# Available data
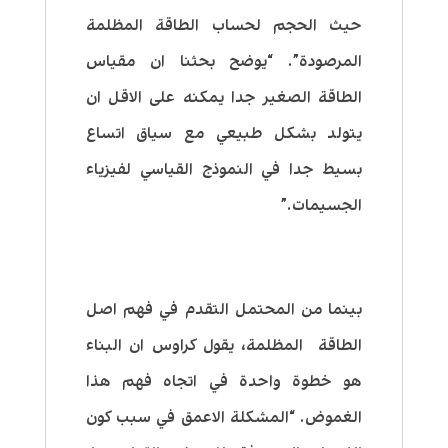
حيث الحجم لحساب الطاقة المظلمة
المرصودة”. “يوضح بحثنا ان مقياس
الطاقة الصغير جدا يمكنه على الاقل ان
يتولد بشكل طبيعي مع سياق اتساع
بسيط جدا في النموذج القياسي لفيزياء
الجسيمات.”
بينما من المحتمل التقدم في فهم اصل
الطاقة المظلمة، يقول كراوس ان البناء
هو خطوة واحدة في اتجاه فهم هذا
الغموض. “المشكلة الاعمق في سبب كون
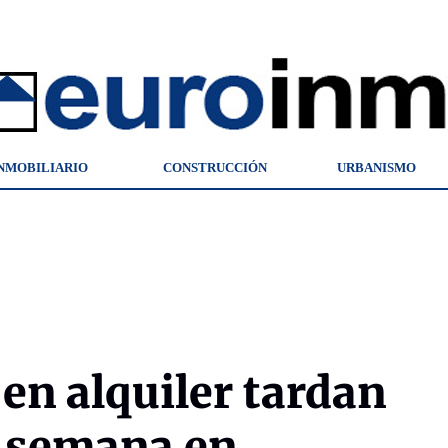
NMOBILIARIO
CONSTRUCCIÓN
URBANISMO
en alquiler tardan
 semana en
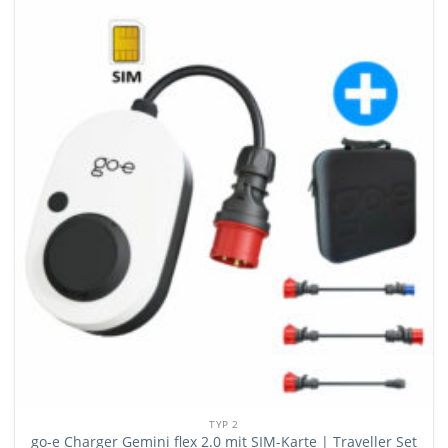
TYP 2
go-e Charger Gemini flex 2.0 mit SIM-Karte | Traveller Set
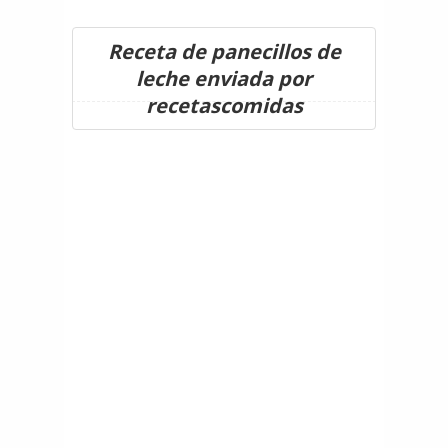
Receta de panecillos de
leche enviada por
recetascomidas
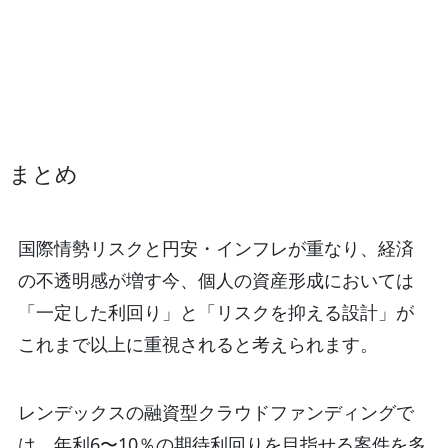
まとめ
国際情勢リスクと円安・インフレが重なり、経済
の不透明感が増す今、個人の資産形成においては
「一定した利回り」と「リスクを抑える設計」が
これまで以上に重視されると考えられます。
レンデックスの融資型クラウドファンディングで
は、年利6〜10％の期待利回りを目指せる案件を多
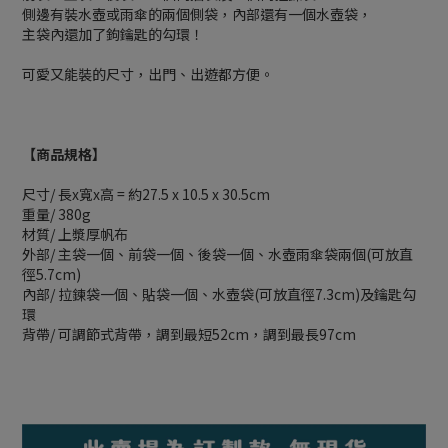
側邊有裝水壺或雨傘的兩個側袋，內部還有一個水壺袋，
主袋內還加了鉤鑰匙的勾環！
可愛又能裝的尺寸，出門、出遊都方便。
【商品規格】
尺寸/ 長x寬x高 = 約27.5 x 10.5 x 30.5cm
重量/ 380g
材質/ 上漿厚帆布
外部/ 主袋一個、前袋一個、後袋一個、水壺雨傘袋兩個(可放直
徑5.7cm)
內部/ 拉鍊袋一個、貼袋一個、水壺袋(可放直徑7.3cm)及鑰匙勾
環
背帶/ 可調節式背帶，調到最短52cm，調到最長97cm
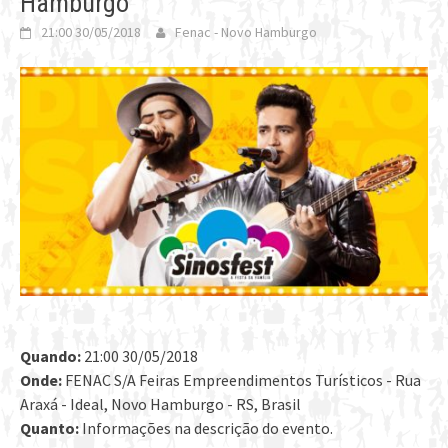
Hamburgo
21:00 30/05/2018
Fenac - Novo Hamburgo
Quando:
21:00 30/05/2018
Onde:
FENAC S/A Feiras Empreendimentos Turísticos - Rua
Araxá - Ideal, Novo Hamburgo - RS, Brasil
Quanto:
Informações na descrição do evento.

# Your assignment
Among the records, find every line with the word "الطاقة" and copy it.

# Problem solution
حيث الحجم لحساب الطاقة المظلمة
الطاقة الصغير جدا يمكنه على الاقل ان
الطاقة المظلمة، يقول كراوس ان البناء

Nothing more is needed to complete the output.